Brown (2015) for instance explores digital tech surveillance in relation to race and public space – they flip the problem of being ignored and overlooked and write about how one might take advantage of not being design for:
“When particular surveillance technologies, in their development and design, leave out some subjects and communities for optimum usage, this leaves open the possibility of reproducing existing inequalities… In other words, could there be some potential in going about unknown or unremarkable, and perhaps unbothered, where CCTV camera-enabled devices, facial recognition, and other computer vision technologies are in use?” (2015, 162–63)
Kornstein explores drag in relation to surveillance. They write about how “drag offers both a culturally specific framework for conceptualizing queer and trans responses to surveillance and a potential toolkit for avoiding, thwarting, or mitigating digital observation” (2019, 681).And Burman and Denbo (2007) write about the socio-political insights that can emerge in the study of mundane and ordinary clothing items; “The things we carry with us on a daily basis reveal a lot about the pace and complexity of our lives”.
Examples of SECRET citizens
In this theme we are exploring: LOTS of pockets – 150 years of pockets provide a plethora of data for understanding how people and particularly women and marginalised people have claimed privacy and public. Examples include safety secret pockets, travel pockets, nursing pockets, hat pockets, corset, skirt and bloomer pockets and many more. In addition to exploring inventios that emerge under “secret” + “wearing apparel” searches, we are also interested in secret secret inventions. We have to look below the surface for the lesser-known, hidden and concealed devices that have historically helped wearers protect their privacy, aided their transgressions, become their accomplices in navigating hostile contexts.

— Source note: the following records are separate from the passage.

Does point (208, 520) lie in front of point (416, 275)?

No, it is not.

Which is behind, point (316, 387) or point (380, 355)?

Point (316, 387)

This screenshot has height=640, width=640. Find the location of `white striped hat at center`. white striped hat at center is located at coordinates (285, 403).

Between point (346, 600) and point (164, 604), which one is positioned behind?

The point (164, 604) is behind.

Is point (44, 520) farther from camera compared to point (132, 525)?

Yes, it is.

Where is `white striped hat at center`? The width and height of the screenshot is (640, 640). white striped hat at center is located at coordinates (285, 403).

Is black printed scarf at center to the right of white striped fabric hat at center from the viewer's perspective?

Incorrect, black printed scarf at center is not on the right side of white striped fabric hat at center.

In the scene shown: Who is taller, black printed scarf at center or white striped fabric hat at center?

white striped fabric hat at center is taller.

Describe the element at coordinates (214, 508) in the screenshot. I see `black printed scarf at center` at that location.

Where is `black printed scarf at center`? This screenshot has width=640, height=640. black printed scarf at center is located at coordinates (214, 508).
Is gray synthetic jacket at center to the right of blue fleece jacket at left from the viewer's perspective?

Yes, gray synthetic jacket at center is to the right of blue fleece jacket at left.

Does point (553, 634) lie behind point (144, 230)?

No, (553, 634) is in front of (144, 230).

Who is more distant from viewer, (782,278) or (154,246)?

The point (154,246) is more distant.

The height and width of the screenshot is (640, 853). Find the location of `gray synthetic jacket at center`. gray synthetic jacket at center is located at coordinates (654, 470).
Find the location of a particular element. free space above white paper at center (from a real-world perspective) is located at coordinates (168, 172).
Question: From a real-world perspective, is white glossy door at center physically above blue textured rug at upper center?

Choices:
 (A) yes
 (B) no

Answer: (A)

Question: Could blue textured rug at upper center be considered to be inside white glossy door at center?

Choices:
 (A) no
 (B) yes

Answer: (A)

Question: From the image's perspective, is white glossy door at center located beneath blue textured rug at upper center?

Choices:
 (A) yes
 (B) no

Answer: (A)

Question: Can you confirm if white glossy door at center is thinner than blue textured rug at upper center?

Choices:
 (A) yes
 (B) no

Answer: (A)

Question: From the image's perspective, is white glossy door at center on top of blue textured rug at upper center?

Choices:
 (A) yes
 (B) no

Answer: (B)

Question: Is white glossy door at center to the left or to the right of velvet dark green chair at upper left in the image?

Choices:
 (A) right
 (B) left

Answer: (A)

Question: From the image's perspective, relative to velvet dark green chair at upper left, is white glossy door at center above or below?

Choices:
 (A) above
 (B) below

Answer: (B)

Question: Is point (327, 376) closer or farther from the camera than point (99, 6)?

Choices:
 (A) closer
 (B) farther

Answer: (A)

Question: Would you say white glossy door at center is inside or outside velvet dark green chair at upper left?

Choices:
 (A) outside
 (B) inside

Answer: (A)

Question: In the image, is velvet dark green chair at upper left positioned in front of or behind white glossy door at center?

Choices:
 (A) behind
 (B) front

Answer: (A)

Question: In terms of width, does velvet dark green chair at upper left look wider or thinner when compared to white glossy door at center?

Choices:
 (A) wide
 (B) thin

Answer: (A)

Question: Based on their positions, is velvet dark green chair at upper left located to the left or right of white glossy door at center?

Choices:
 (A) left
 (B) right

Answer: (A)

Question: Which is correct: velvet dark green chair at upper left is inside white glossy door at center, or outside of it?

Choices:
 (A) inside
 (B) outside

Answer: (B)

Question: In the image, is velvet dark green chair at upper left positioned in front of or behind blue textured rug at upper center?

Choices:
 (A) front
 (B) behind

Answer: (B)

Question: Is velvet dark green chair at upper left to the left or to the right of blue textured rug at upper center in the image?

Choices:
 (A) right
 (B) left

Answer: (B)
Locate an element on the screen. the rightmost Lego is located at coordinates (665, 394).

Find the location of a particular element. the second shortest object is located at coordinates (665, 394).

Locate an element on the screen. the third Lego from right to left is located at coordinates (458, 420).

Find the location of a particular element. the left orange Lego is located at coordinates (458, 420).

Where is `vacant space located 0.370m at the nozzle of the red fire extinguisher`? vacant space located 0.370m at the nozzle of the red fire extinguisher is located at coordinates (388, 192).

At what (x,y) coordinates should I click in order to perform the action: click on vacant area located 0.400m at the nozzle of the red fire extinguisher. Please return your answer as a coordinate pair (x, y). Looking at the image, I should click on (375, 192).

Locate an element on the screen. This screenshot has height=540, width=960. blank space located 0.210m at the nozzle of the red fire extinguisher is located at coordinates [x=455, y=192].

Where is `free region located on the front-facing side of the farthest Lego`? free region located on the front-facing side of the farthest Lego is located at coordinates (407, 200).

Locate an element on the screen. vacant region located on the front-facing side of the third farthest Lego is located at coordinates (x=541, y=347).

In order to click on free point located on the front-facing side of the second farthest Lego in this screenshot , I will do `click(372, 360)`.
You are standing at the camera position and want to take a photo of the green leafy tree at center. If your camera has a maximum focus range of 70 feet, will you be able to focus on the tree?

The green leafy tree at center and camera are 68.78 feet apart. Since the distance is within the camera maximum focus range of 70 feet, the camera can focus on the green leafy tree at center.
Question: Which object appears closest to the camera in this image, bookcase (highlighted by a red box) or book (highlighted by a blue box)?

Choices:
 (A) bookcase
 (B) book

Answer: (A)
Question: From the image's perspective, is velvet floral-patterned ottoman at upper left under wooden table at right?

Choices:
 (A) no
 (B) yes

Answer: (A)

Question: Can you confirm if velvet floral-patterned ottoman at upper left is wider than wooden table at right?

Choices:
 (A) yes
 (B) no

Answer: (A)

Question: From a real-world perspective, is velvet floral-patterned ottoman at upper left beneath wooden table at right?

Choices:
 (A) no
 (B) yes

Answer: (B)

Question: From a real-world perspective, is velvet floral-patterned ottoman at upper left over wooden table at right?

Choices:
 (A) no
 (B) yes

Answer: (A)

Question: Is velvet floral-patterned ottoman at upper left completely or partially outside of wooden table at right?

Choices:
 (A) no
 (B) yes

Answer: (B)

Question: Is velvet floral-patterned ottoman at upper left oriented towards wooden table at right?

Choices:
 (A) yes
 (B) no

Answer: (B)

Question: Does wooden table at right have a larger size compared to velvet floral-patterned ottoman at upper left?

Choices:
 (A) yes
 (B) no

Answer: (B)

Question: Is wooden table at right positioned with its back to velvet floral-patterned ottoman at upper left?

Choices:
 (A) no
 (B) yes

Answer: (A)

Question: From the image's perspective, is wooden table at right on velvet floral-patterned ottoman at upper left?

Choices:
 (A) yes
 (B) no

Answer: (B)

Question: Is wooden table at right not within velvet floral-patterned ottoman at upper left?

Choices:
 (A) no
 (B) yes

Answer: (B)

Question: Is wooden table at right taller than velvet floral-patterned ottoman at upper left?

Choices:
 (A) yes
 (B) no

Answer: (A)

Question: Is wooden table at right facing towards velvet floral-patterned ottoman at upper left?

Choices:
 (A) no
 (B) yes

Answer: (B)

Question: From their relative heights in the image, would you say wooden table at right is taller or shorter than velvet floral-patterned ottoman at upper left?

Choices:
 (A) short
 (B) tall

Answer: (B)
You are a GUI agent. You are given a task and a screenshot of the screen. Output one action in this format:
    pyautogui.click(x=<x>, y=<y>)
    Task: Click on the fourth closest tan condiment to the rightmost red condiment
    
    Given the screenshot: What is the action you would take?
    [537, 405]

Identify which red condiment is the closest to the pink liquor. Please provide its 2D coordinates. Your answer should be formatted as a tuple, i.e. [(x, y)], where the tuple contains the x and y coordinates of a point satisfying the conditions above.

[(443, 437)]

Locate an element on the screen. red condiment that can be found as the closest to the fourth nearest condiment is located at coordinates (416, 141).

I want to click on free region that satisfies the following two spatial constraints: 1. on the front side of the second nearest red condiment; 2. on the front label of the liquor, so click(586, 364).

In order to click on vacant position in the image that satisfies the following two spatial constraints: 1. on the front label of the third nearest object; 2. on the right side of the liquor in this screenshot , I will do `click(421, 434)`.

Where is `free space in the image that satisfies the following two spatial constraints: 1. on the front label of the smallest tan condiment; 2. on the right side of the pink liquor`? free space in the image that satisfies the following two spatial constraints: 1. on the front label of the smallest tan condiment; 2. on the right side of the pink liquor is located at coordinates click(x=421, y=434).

These amazing inventions showcase original ways wearers have creatively carved out privacy in public and how clothes can definitely keep secrets.
Browne, S. 2015. Dark Matters: On the Surveillance of Blackness, Duke University Press
Burman, B & Denbo, S. 2007. Pockets of History: The Secret Life of an Everyday Object, Museum of Costume, Bath (np)
Kornstein, Harris. 2019. Under Her Eye: Digital Drag as Obfuscation and Counter-surveillance, Surveillance & Society 17 (5): 681-698.